Background: Due to the heterogeneity of cancer, identifying differentially methylated (DM) CpG sites between a set of cancer samples and a set of normal samples cannot tell us which patients have methylation aberrations in a particular DM CpG site.
Methods: We firstly showed that the relative methylation-level orderings (RMOs) of CpG sites within individual normal lung tissues are highly stable but widely disrupted in lung adenocarcinoma tissues. This finding provides the basis of using the RankComp algorithm, previously developed for differential gene expression analysis at the individual level, to identify DM CpG sites in each cancer tissue compared with its own normal state. Briefly, through comparing with the highly stable normal RMOs predetermined in a large collection of samples for normal lung tissues, the algorithm finds those CpG sites whose hyper- or hypo-methylations may lead to the disrupted RMOs of CpG site pairs within a disease sample based on Fisher's exact test.

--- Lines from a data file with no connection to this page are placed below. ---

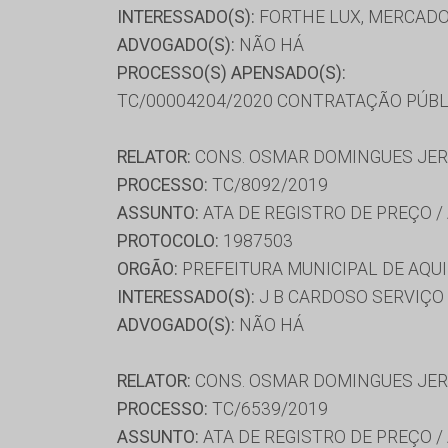
INTERESSADO(S):
FORTHE LUX, MERCADO 
ADVOGADO(S):
NÃO HÁ
PROCESSO(S) APENSADO(S):
TC/00004204/2020 CONTRATAÇÃO PÚBL
RELATOR:
CONS. OSMAR DOMINGUES JE
PROCESSO:
TC/8092/2019
ASSUNTO:
ATA DE REGISTRO DE PREÇO /
PROTOCOLO:
1987503
ORGÃO:
PREFEITURA MUNICIPAL DE AQU
INTERESSADO(S):
J B CARDOSO SERVIÇO 
ADVOGADO(S):
NÃO HÁ
RELATOR:
CONS. OSMAR DOMINGUES JE
PROCESSO:
TC/6539/2019
ASSUNTO:
ATA DE REGISTRO DE PREÇO /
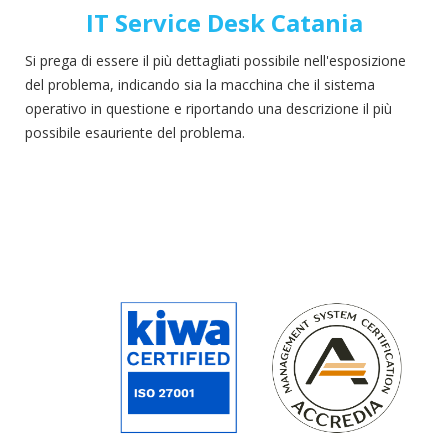
IT Service Desk Catania
Si prega di essere il più dettagliati possibile nell'esposizione
del problema, indicando sia la macchina che il sistema
operativo in questione
e
riportando una descrizione il più
possibile esauriente del problema.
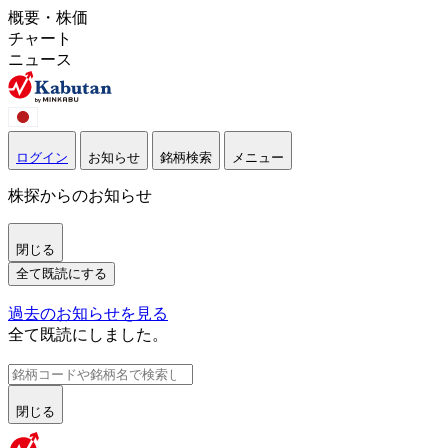
概要・株価
チャート
ニュース
ログイン
お知らせ
銘柄検索
メニュー
株探からのお知らせ
閉じる
全て既読にする
過去のお知らせを見る
全て既読にしました。
閉じる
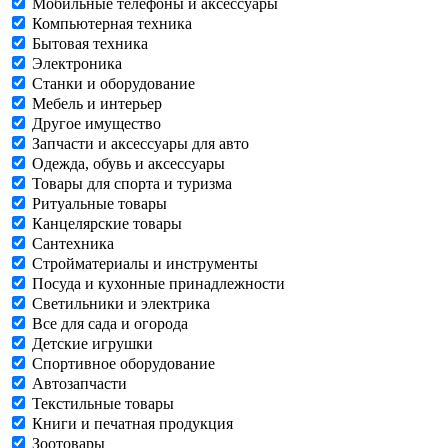
Мобильные телефоны и аксессуары
Компьютерная техника
Бытовая техника
Электроника
Станки и оборудование
Мебель и интерьер
Другое имущество
Запчасти и аксессуары для авто
Одежда, обувь и аксессуары
Товары для спорта и туризма
Ритуальные товары
Канцелярские товары
Сантехника
Стройматериалы и инструменты
Посуда и кухонные принадлежности
Светильники и электрика
Все для сада и огорода
Детские игрушки
Спортивное оборудование
Автозапчасти
Текстильные товары
Книги и печатная продукция
Зоотовары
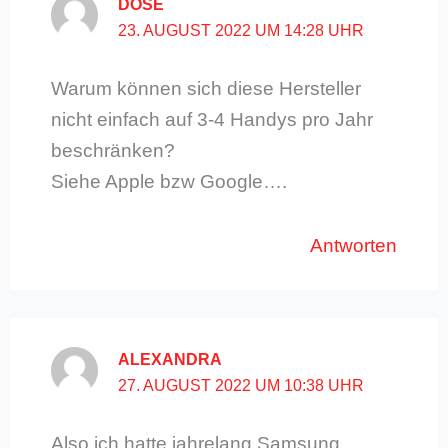
DOSE
23. AUGUST 2022 UM 14:28 UHR
Warum können sich diese Hersteller
nicht einfach auf 3-4 Handys pro Jahr
beschränken?
Siehe Apple bzw Google….
Antworten
ALEXANDRA
27. AUGUST 2022 UM 10:38 UHR
Also ich hatte jahrelang Samsung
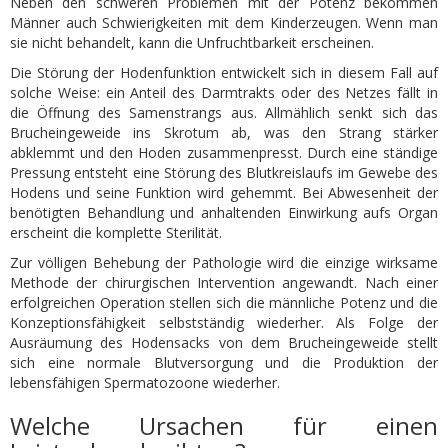
Neben den schweren Problemen mit der Potenz bekommen
Männer auch Schwierigkeiten mit dem Kinderzeugen. Wenn man
sie nicht behandelt, kann die Unfruchtbarkeit erscheinen.
Die Störung der Hodenfunktion entwickelt sich in diesem Fall auf
solche Weise: ein Anteil des Darmtrakts oder des Netzes fällt in
die Öffnung des Samenstrangs aus. Allmählich senkt sich das
Brucheingeweide ins Skrotum ab, was den Strang stärker
abklemmt und den Hoden zusammenpresst. Durch eine ständige
Pressung entsteht eine Störung des Blutkreislaufs im Gewebe des
Hodens und seine Funktion wird gehemmt. Bei Abwesenheit der
benötigten Behandlung und anhaltenden Einwirkung aufs Organ
erscheint die komplette Sterilität.
Zur völligen Behebung der Pathologie wird die einzige wirksame
Methode der chirurgischen Intervention angewandt. Nach einer
erfolgreichen Operation stellen sich die männliche Potenz und die
Konzeptionsfähigkeit selbstständig wiederher. Als Folge der
Ausräumung des Hodensacks von dem Brucheingeweide stellt
sich eine normale Blutversorgung und die Produktion der
lebensfähigen Spermatozoone wiederher.
Welche Ursachen für einen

Results: Evaluated in 59 lung adenocarcinoma tissues with paired adjacent normal tissues, RankComp reached an average precision of 94.26% for individual-level DM CpG sites. Then, after identifying DM CpG sites in each of the 539 lung adenocarcinoma samples from TCGA, we found five and 44 CpG sites hypermethylated and hypomethylated in above 90% of the disease samples, respectively. These findings were validated in 140 publicly available and eight additionally measured paired cancer-normal samples. Gene expression analysis revealed that four of the five genes, HOXA9, TAL1, ATP8A2, ENG and SPARCL1, each harboring one of the five frequently hypermethylated CpG sites within its promoters, were also frequently down-regulated in lung adenocarcinoma.
Conclusions: The common DNA methylation aberrations in lung adenocarcinoma tissues may be important for lung adenocarcinoma diagnosis and therapy.
Keywords: DNA methylation; Differentially methylated CpG sites; Lung adenocarcinoma; Relative methylation level orderings.